Waria social services

Ibu Shinta and her students are known as waria, a term for transgender women that combines the Indonesian words for woman (wanita) and man (pria). Many have found employment as sex workers or in hair salons.

The al-Fatah school has become an important local center of the national “Transgender Care” program, an initiative of the Indonesian Family Planning Association to give vocational training, ID cards, and social services to waria across Indonesia.

“There are also services related to education, like starting a ‘trans school’ for waria adolescents, and programs for elderly waria like mobile clinics and food aid,” Ibu Shinta told VOA. “Complete, right? We pray that it works out.”

On its last anniversary, the school organized a free health clinic with a local doctor that was attended by 76 people.

The Transgender Care program currently operates in eight provinces, and Ibu Shinta said an effort to “map” all its participants and services across Indonesia is an eventual goal.

Ibu Shinta (in green) and other waria gather for evening prayers at the Al-Fatah school in Yogyakarta. (K. Varagur/VOA)
Ibu Shinta (in green) and other waria gather for evening prayers at the Al-Fatah school in Yogyakarta. (K. Varagur/VOA)

Study group

Al-Fatah’s main scholastic activity is a weekly study group that meets on Sunday evenings, where waria can pray together, discuss Islamic theology, and practice reading the Quran in Arabic.

On a recent Sunday, there were six waria present, including Ibu Shinta; she said there are about 42 members in total, but the weekly attendance fluctuates between seven and 25. A local university student helped Yuni Shara al-Buchory read some Quran verses. When the evening call to prayer sounded, they filed into the reception room to pray. Ibu Shinta and Yuni Shara put on satin mukenas, women’s prayer dresses, and the others came as they were.
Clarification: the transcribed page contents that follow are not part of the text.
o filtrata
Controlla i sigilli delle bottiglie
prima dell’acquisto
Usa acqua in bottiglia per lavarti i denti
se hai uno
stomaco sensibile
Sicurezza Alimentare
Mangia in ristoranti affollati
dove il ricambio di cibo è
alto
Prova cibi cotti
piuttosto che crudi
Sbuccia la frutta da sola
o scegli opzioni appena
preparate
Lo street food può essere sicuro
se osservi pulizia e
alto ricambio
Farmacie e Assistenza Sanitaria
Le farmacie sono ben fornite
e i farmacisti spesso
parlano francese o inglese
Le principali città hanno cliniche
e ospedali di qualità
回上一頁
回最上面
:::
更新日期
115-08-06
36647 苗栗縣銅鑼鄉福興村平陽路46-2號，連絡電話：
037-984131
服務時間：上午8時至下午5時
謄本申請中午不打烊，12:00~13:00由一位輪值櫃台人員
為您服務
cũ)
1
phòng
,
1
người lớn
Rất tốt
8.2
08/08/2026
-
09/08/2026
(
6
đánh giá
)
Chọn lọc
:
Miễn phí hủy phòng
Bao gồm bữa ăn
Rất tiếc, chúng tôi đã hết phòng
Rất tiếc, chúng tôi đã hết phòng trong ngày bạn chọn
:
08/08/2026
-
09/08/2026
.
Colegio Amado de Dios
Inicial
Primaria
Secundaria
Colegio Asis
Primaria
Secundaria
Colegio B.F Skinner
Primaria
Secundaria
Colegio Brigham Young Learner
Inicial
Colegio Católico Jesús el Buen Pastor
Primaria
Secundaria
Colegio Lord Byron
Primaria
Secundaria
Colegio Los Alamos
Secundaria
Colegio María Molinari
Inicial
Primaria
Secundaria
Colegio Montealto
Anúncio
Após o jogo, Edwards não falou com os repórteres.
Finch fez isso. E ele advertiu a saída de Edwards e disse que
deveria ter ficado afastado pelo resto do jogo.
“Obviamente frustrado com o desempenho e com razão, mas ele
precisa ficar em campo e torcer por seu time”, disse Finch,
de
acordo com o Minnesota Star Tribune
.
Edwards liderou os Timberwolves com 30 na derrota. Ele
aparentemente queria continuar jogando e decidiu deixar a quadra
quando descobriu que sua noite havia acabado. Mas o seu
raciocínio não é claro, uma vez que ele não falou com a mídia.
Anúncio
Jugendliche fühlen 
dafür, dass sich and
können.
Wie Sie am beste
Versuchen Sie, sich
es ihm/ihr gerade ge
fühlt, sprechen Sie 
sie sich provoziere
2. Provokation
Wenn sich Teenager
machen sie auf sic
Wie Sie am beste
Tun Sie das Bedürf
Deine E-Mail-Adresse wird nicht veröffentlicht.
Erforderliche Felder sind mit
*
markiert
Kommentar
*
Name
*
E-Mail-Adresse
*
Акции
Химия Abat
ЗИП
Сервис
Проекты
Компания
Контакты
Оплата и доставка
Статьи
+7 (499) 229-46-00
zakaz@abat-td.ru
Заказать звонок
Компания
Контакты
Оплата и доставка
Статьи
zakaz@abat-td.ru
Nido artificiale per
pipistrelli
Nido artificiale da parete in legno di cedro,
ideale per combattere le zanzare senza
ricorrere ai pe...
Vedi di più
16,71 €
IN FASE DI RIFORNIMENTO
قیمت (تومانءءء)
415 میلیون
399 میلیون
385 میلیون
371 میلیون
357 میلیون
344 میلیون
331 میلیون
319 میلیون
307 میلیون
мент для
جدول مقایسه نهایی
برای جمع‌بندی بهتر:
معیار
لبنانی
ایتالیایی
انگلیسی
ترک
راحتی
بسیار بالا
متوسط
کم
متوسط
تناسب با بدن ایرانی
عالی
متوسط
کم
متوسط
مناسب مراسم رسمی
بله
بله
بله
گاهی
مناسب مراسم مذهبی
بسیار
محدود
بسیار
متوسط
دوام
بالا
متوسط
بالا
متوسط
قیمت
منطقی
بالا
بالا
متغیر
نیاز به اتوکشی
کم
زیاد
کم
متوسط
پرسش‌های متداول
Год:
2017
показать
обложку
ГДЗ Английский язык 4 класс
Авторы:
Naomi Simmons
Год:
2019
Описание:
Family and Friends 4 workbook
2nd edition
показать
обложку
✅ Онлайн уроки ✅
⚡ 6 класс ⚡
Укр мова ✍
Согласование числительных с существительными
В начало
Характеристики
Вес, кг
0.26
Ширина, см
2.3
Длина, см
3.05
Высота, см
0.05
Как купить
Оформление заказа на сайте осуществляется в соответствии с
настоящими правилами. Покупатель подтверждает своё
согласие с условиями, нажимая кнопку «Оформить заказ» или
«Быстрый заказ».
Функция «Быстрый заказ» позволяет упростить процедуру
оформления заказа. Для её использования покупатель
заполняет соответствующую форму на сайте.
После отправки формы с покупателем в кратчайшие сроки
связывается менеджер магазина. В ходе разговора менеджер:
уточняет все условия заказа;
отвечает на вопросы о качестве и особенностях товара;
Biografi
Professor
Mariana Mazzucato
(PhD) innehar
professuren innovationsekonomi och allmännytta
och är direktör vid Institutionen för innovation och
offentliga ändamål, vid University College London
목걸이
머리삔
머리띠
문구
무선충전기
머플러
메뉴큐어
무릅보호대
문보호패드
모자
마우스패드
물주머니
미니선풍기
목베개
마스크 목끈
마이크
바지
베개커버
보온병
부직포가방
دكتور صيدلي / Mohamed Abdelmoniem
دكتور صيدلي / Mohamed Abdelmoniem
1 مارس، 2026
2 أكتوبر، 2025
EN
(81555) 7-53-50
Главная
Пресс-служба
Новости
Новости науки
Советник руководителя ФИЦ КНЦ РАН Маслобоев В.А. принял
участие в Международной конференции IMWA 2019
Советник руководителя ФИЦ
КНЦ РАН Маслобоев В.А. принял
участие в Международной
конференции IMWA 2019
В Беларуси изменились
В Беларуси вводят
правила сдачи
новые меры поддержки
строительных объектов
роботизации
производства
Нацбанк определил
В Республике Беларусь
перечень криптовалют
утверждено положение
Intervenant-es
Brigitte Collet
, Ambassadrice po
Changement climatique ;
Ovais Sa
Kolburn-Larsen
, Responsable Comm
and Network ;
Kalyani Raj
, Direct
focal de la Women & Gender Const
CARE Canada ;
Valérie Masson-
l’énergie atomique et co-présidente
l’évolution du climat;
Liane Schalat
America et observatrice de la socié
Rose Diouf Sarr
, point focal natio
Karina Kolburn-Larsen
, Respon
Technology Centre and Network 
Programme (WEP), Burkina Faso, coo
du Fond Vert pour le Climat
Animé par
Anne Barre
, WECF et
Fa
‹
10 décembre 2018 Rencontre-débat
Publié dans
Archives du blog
“I felt lost for the four months the school was closed, without a place to study religion,” said Yuni Shara. “I would go into town to hang out, work, buy snacks, and eventually I would wonder: there is something missing, but what?” During that time it was like, she said, her life was incomplete.

But it would be wrong to paint al-Fatah as merely a place for quiet study; after all, its students aren’t teenagers like in an ordinary pesantren, but working adults. The remaining six days a week, and even after hours on Sundays, it’s a community hub for Yogyakarta waria. They watch movies, cook and eat together, and swap gossip on each other’s clients.

It’s a deep well of normalcy for a group that occupies an increasingly uncertain societal space. Granted, in Yogyakarta, that space is safer than elsewhere in Indonesia — even the region’s sultan called on the community to respect the waria at the height of last year’s anti-gay hysteria.

Optimistic outlook

Today, Ibu Shinta is “not at all concerned” about local Islamists. She is focused on building up warias’ social safety net as well as her own school. Al-Fatah does not fundraise, but Ibu Shinta does ask researchers and students to donate about $15 when they visit.

There is rising community goodwill again, with Ibu Shinta pointing out that last year her school received one goat as a donation on Eid al-Adha (the holy annual “Sacrifice Feast” when animals are ceremonially slaughtered and shared, and this year they received two.

“Waria and other trans women constructions or phenomena have been around for a very long time,” said Dede Oetomo, a prominent LGBT rights activist based in East Java. “Most Indonesians know about them, and have at least tolerated them if not accepted them fully, especially if they are not in their own families.”

“We are survivors,” said Ibu Shinta. “When there were attacks on and discrimination against us, it made us want to fight.”